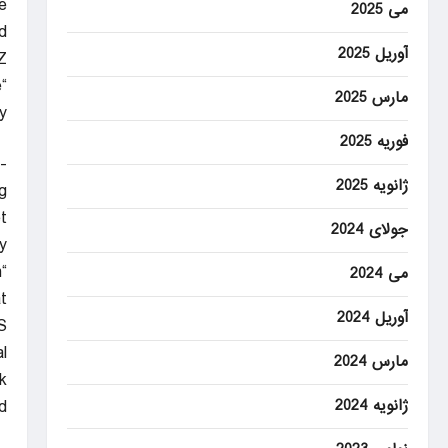
.
می 2025
.
آوریل 2025
Z
“You’ve done it. You’ve made history,” the announcer said. “This is something you’ve imagined your entire life.”
مارس 2025
”
فوریه 2025
-
ژانویه 2025
g.
t
جولای 2024
.
m
می 2024
”
آوریل 2024
S
l
مارس 2024
.
.
ژانویه 2024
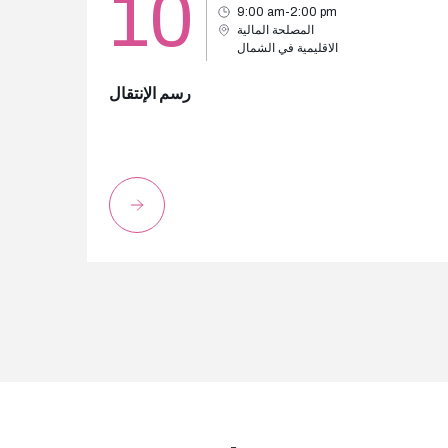
10
9:00 am-2:00 pm
المصلحة المالية
الاقليمية في الشمال
رسم الإنتقال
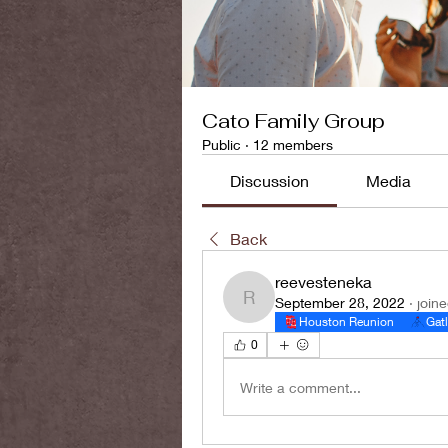
Cato Family Group
Public
·
12 members
Discussion
Media
Back
reevesteneka
September 28, 2022
·
join
reevesteneka
Houston Reunion
Gat
0
Write a comment...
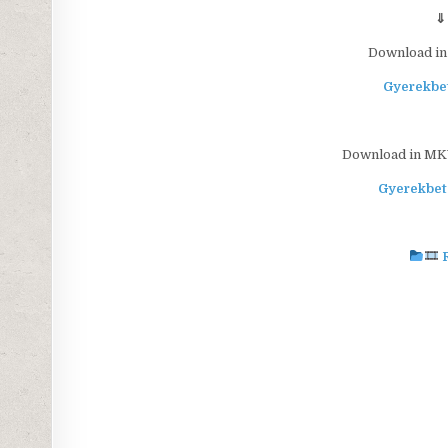
⇓
Download in
Gyerekbet
Download in MKV 
Gyerekbet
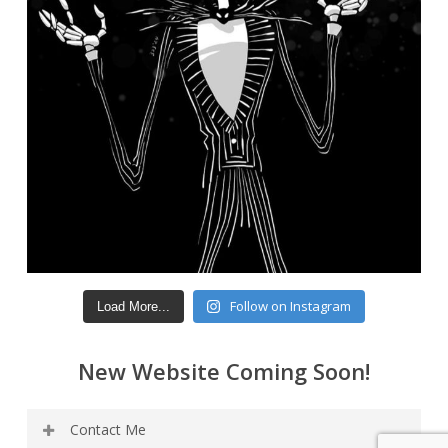
Follow on Instagram
Load More...
New Website Coming Soon!
Contact Me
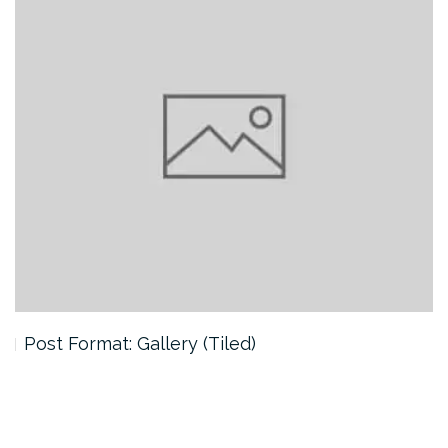
Post Format: Gallery (Tiled)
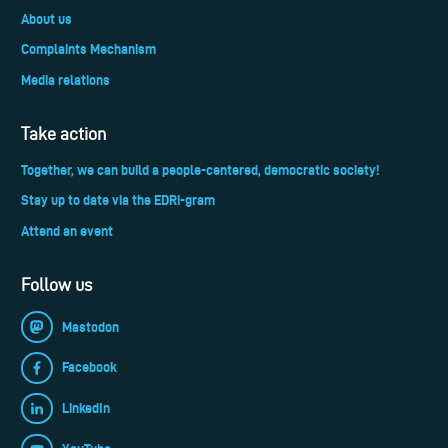
About us
Complaints Mechanism
Media relations
Take action
Together, we can build a people-centered, democratic society!
Stay up to date via the EDRi-gram
Attend an event
Follow us
Mastodon
Facebook
LinkedIn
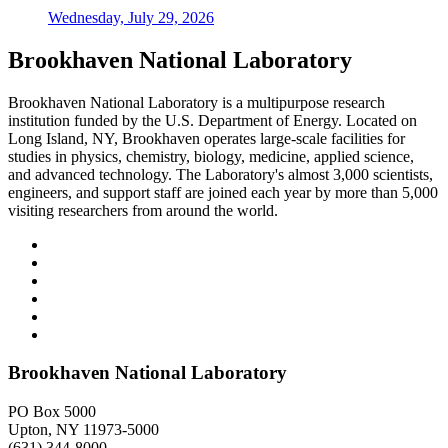
Wednesday, July 29, 2026
Brookhaven National Laboratory
Brookhaven National Laboratory is a multipurpose research
institution funded by the U.S. Department of Energy. Located on
Long Island, NY, Brookhaven operates large-scale facilities for
studies in physics, chemistry, biology, medicine, applied science,
and advanced technology. The Laboratory's almost 3,000 scientists,
engineers, and support staff are joined each year by more than 5,000
visiting researchers from around the world.
Brookhaven National Laboratory
PO Box 5000
Upton, NY 11973-5000
(631) 344-8000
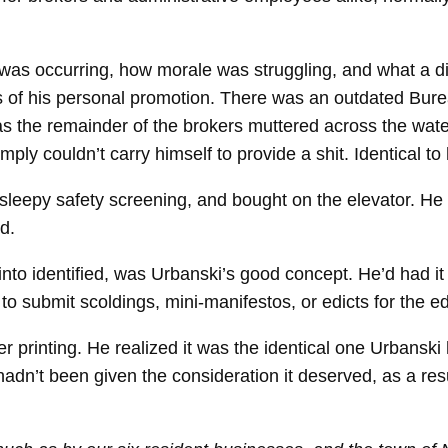
was occurring, how morale was struggling, and what a
es of his personal promotion. There was an outdated Bure
 the remainder of the brokers muttered across the waterc
ply couldn’t carry himself to provide a shit. Identical to
sleepy safety screening, and bought on the elevator. He
d.
to identified, was Urbanski’s good concept. He’d had it 
o submit scoldings, mini-​manifestos, or edicts for the ed
r printing. He realized it was the identical one Urbansk
 hadn’t been given the consideration it deserved, as a resu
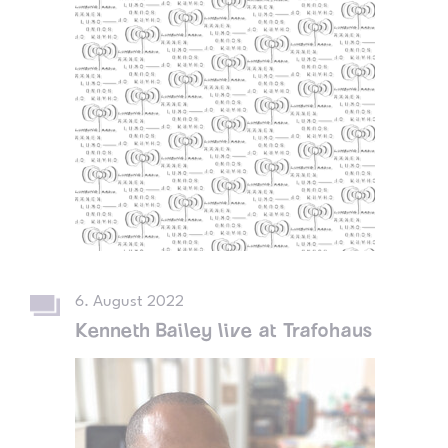
6. August 2022
Kenneth Bailey live at Trafohaus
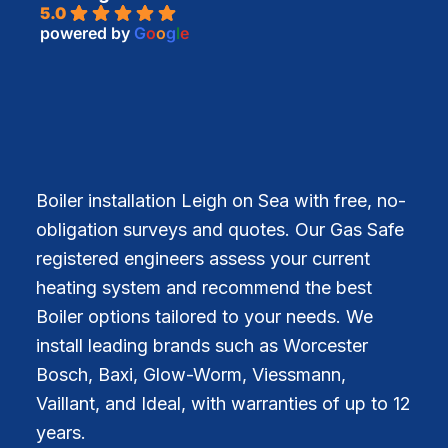
5.0
powered by
G
o
o
g
l
e
Boiler installation Leigh on Sea with free, no-
obligation surveys and quotes. Our Gas Safe
registered engineers assess your current
heating system and recommend the best
Boiler options tailored to your needs. We
install leading brands such as Worcester
Bosch, Baxi, Glow-Worm, Viessmann,
Vaillant, and Ideal, with warranties of up to 12
years.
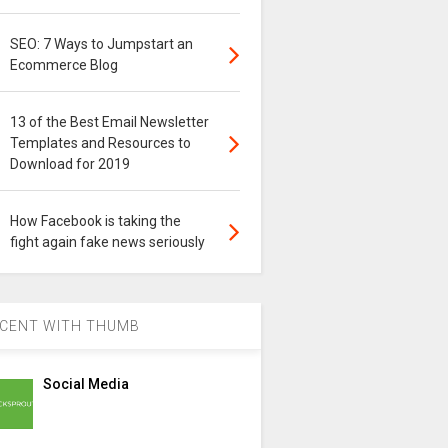
SEO: 7 Ways to Jumpstart an
Ecommerce Blog
13 of the Best Email Newsletter
Templates and Resources to
Download for 2019
How Facebook is taking the
fight again fake news seriously
CENT WITH THUMB
Social Media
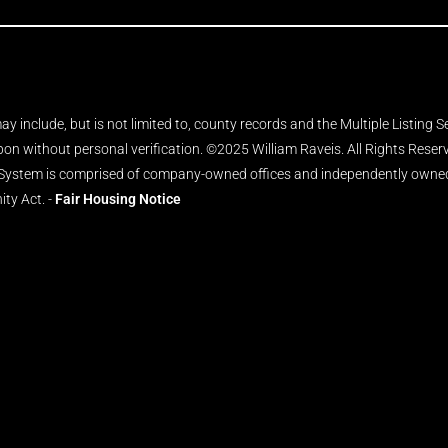
y include, but is not limited to, county records and the Multiple Listing 
upon without personal verification. ©2025 William Raveis. All Rights Rese
 System is comprised of company-owned offices and independently owned 
ity Act. -
Fair Housing Notice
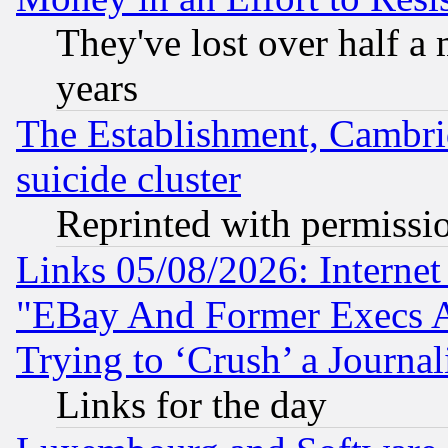
They've lost over half a m
years
The Establishment, Cambri
suicide cluster
Reprinted with permissi
Links 05/08/2026: Interne
"EBay And Former Execs A
Trying to ‘Crush’ a Journal
Links for the day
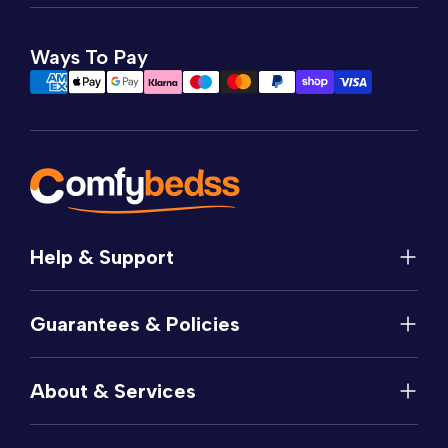
Ways To Pay
Help & Support
Help
Guarantees & Policies
FAQs
Contact
Manufacturer's Guarantee
Delivery
About & Services
Price Match
Returns
Privacy Policy
About
Terms of Service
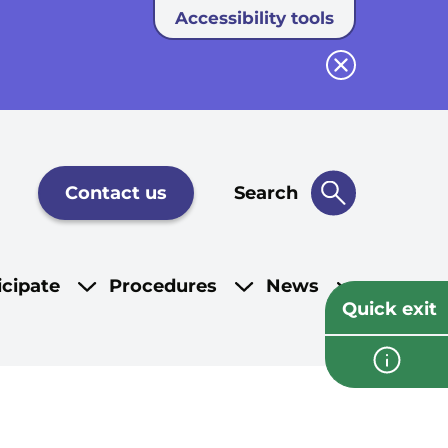
Accessibility tools
Close button
Contact us
Search
icipate
Procedures
News
Quick exit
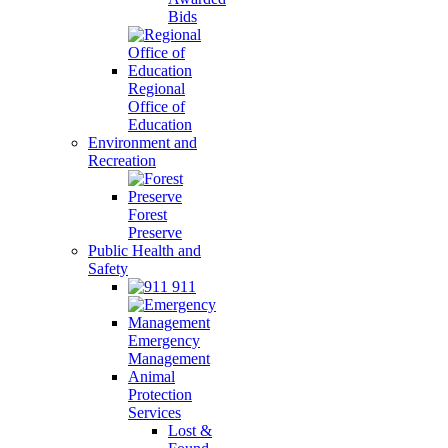
Bids
Regional
Office of
Education
Environment and
Recreation
Forest
Preserve
Public Health and
Safety
911
Emergency
Management
Animal
Protection
Services
Lost &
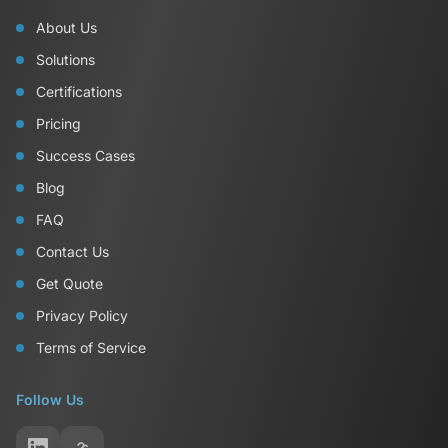
About Us
Solutions
Certifications
Pricing
Success Cases
Blog
FAQ
Contact Us
Get Quote
Privacy Policy
Terms of Service
Follow Us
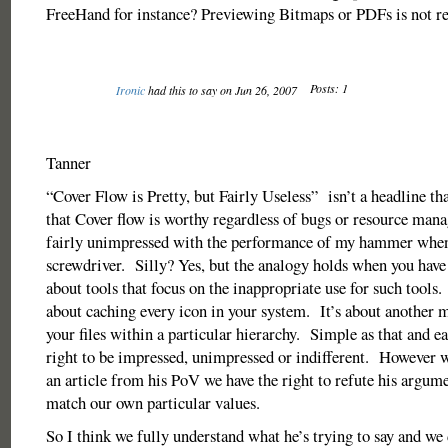
FreeHand for instance? Previewing Bitmaps or PDFs is not rea
Posts: 1
Ironic
had this to say on Jun 26, 2007
Tanner
“Cover Flow is Pretty, but Fairly Useless” isn’t a headline th
that Cover flow is worthy regardless of bugs or resource ma
fairly unimpressed with the performance of my hammer when 
screwdriver. Silly? Yes, but the analogy holds when you have 
about tools that focus on the inappropriate use for such tools
about caching every icon in your system. It’s about another 
your files within a particular hierarchy. Simple as that and ea
right to be impressed, unimpressed or indifferent. However 
an article from his PoV we have the right to refute his argume
match our own particular values.
So I think we fully understand what he’s trying to say and we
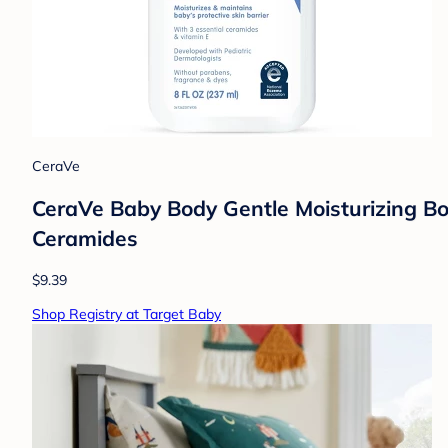
CeraVe
CeraVe Baby Body Gentle Moisturizing Bo
Ceramides
$9.39
Shop Registry at Target Baby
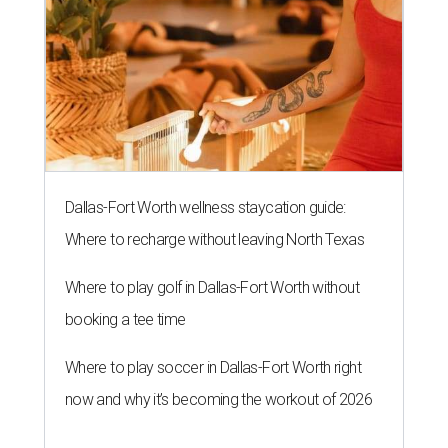
Dallas-Fort Worth wellness staycation guide:
Where to recharge without leaving North Texas
Where to play golf in Dallas-Fort Worth without
booking a tee time
Where to play soccer in Dallas-Fort Worth right
now and why it’s becoming the workout of 2026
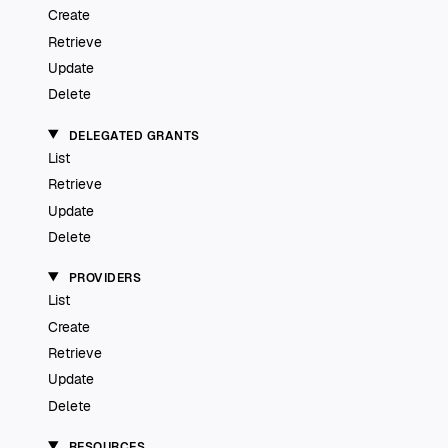
Create
Retrieve
Update
Delete
DELEGATED GRANTS
List
Retrieve
Update
Delete
PROVIDERS
List
Create
Retrieve
Update
Delete
RESOURCES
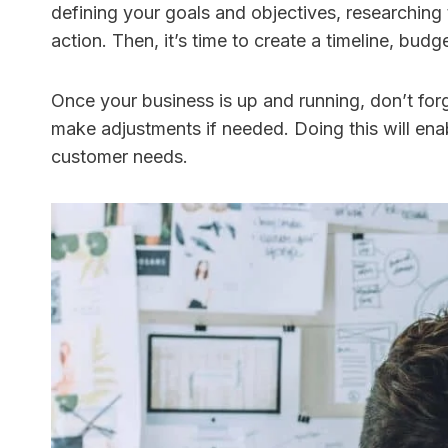
defining your goals and objectives, researching
action. Then, it’s time to create a timeline, bud
Once your business is up and running, don’t forg
make adjustments if needed. Doing this will ena
customer needs.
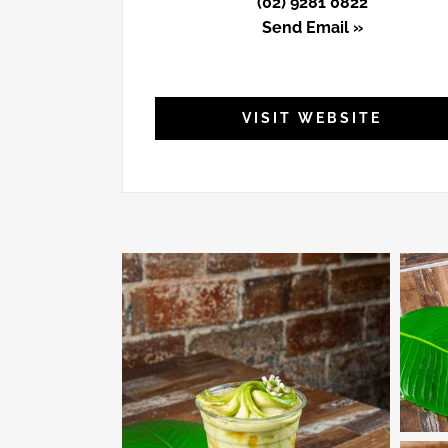
(02) 9281 0822
Send Email »
VISIT WEBSITE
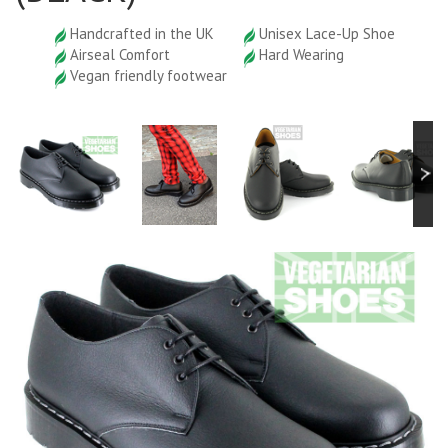
Handcrafted in the UK
Unisex Lace-Up Shoe
Airseal Comfort
Hard Wearing
Vegan friendly footwear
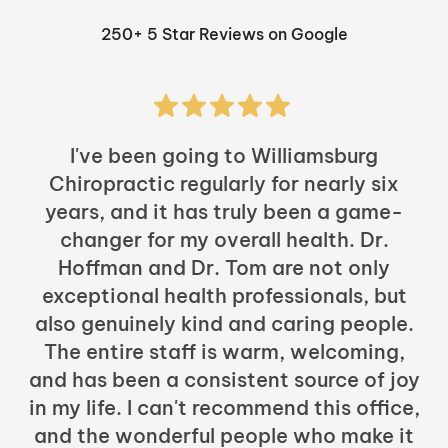
250+ 5 Star Reviews on Google
I've been going to Williamsburg
Chiropractic regularly for nearly six
years, and it has truly been a game-
h
changer for my overall health. Dr.
Hoffman and Dr. Tom are not only
exceptional health professionals, but
c
also genuinely kind and caring people.
b
The entire staff is warm, welcoming,
and has been a consistent source of joy
in my life. I can't recommend this office,
t
and the wonderful people who make it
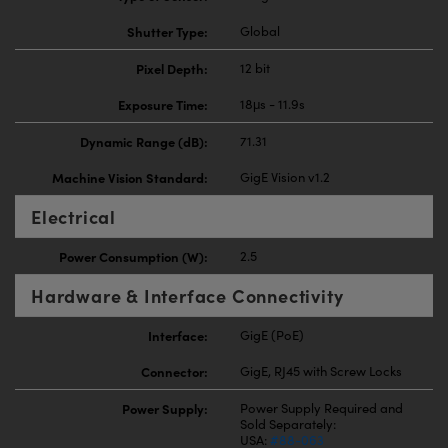
Shutter Type:
Global
Pixel Depth:
12 bit
Exposure Time:
18μs - 11.9s
Dynamic Range (dB):
71.31
Machine Vision Standard:
GigE Vision v1.2
Electrical
Power Consumption (W):
2.5
Hardware & Interface Connectivity
Interface:
GigE (PoE)
Connector:
GigE, RJ45 with Screw Locks
Power Supply:
Power Supply Required and
Sold Separately:
USA:
#88-063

Brief: Retype the listing above exactly, please. Pictures do not belong in the copy.

Result of this task:
.
می 2025
.
آوریل 2025
Z
“You’ve done it. You’ve made history,” the announcer said. “This is something you’ve imagined your entire life.”
مارس 2025
”
فوریه 2025
-
ژانویه 2025
g.
t
جولای 2024
.
m
می 2024
”
آوریل 2024
S
l
مارس 2024
.
.
ژانویه 2024
10
9:00 am-2:00 pm
المصلحة المالية
الاقليمية في الشمال
رسم الإنتقال
Cato Family Group
Public
·
12 members
Discussion
Media
Back
reevesteneka
September 28, 2022
·
join
reevesteneka
Houston Reunion
Gat
0
Write a comment...
⇓
Download in
Gyerekbet
Download in MKV 
Gyerekbet
Follow on Instagram
Load More...
New Website Coming Soon!
Contact Me
Post Format: Gallery (Tiled)
About us
Complaints Mechanism
Media relations
Take action
Together, we can build a people-centered, democratic society!
Stay up to date via the EDRi-gram
Attend an event
Follow us
Mastodon
Facebook
LinkedIn
Wednesday, July 29, 2026
Brookhaven National Laboratory
Brookhaven National Laboratory is a multipurpose research
institution funded by the U.S. Department of Energy. Located on
Long Island, NY, Brookhaven operates large-scale facilities for
studies in physics, chemistry, biology, medicine, applied science,
and advanced technology. The Laboratory's almost 3,000 scientists,
engineers, and support staff are joined each year by more than 5,000
visiting researchers from around the world.
Brookhaven National Laboratory
PO Box 5000
Upton, NY 11973-5000
(631) 344-8000
was occurring, how morale was struggling, and what a
es of his personal promotion. There was an outdated Bure
 the remainder of the brokers muttered across the waterc
ply couldn’t carry himself to provide a shit. Identical to
sleepy safety screening, and bought on the elevator. He
d.
to identified, was Urbanski’s good concept. He’d had it 
o submit scoldings, mini-​manifestos, or edicts for the ed
r printing. He realized it was the identical one Urbansk
 hadn’t been given the consideration it deserved, as a resu
6. August 2022
Kenneth Bailey live at Trafohaus
5.0
powered by
G
o
o
g
l
e
Boiler installation Leigh on Sea with free, no-
obligation surveys and quotes. Our Gas Safe
registered engineers assess your current
heating system and recommend the best
Boiler options tailored to your needs. We
install leading brands such as Worcester
Bosch, Baxi, Glow-Worm, Viessmann,
Vaillant, and Ideal, with warranties of up to 12
years.
SEO: 7 Ways to Jumpstart an
Ecommerce Blog
13 of the Best Email Newsletter
Templates and Resources to
Download for 2019
How Facebook is taking the
fight again fake news seriously
CENT WITH THUMB
Social Media
y include, but is not limited to, county records and the Multiple Listing 
upon without personal verification. ©2025 William Raveis. All Rights Rese
 System is comprised of company-owned offices and independently owned 
ity Act. -
Fair Housing Notice
They've lost over half a m
years
The Establishment, Cambri
suicide cluster
Reprinted with permissi
Links 05/08/2026: Interne
"EBay And Former Execs A
Trying to ‘Crush’ a Journal
Links for the day
Ways To Pay
Help & Support
Help
Guarantees & Policies
FAQs
Contact
Manufacturer's Guarantee
Delivery
About & Services
Price Match
Returns
Privacy Policy
About
Terms of Service
Accessibility tools
Close button
Contact us
Search
icipate
Procedures
News
Quick exit
Bids
Regional
Office of
Education
Environment and
Recreation
Forest
Preserve
Public Health and
Safety
911
Emergency
Management
Animal
Protection
Services
Lost &
About Us
Solutions
Certifications
Pricing
Success Cases
Blog
FAQ
Contact Us
Get Quote
Privacy Policy
Terms of Service
Follow Us
FreeHand for instance? Previewing Bitmaps or PDFs is not rea
Posts: 1
Ironic
had this to say on Jun 26, 2007
Tanner
“Cover Flow is Pretty, but Fairly Useless” isn’t a headline th
that Cover flow is worthy regardless of bugs or resource ma
fairly unimpressed with the performance of my hammer when 
screwdriver. Silly? Yes, but the analogy holds when you have 
about tools that focus on the inappropriate use for such tools
about caching every icon in your system. It’s about another 
your files within a particular hierarchy. Simple as that and ea
right to be impressed, unimpressed or indifferent. However 
an article from his PoV we have the right to refute his argume
match our own particular values.
So I think we fully understand what he’s trying to say and we
CeraVe
CeraVe Baby Body Gentle Moisturizing Bo
Ceramides
$9.39
Shop Registry at Target Baby
Dallas-Fort Worth wellness staycation guide:
Where to recharge without leaving North Texas
Where to play golf in Dallas-Fort Worth without
booking a tee time
Where to play soccer in Dallas-Fort Worth right
now and why it’s becoming the workout of 2026
Create
Retrieve
Update
Delete
DELEGATED GRANTS
List
Retrieve
Update
Delete
PROVIDERS
List
Create
Retrieve
Update
Delete
RESOURCES
defining your goals and objectives, researching
action. Then, it’s time to create a timeline, bud
Once your business is up and running, don’t forg
make adjustments if needed. Doing this will ena
customer needs.
(02) 9281 0822
Send Email »
VISIT WEBSITE
Handcrafted in the UK
Unisex Lace-Up Shoe
Airseal Comfort
Hard Wearing
Vegan friendly footwear
250+ 5 Star Reviews on Google
I've been going to Williamsburg
Chiropractic regularly for nearly six
years, and it has truly been a game-
h
changer for my overall health. Dr.
Hoffman and Dr. Tom are not only
exceptional health professionals, but
c
also genuinely kind and caring people.
b
The entire staff is warm, welcoming,
and has been a consistent source of joy
in my life. I can't recommend this office,
t
and the wonderful people who make it
Shutter Type:
Global
Pixel Depth:
12 bit
Exposure Time:
18μs - 11.9s
Dynamic Range (dB):
71.31
Machine Vision Standard:
GigE Vision v1.2
Electrical
Power Consumption (W):
2.5
Hardware & Interface Connectivity
Interface:
GigE (PoE)
Connector:
GigE, RJ45 with Screw Locks
Power Supply:
Power Supply Required and
Sold Separately:
USA:
#88-063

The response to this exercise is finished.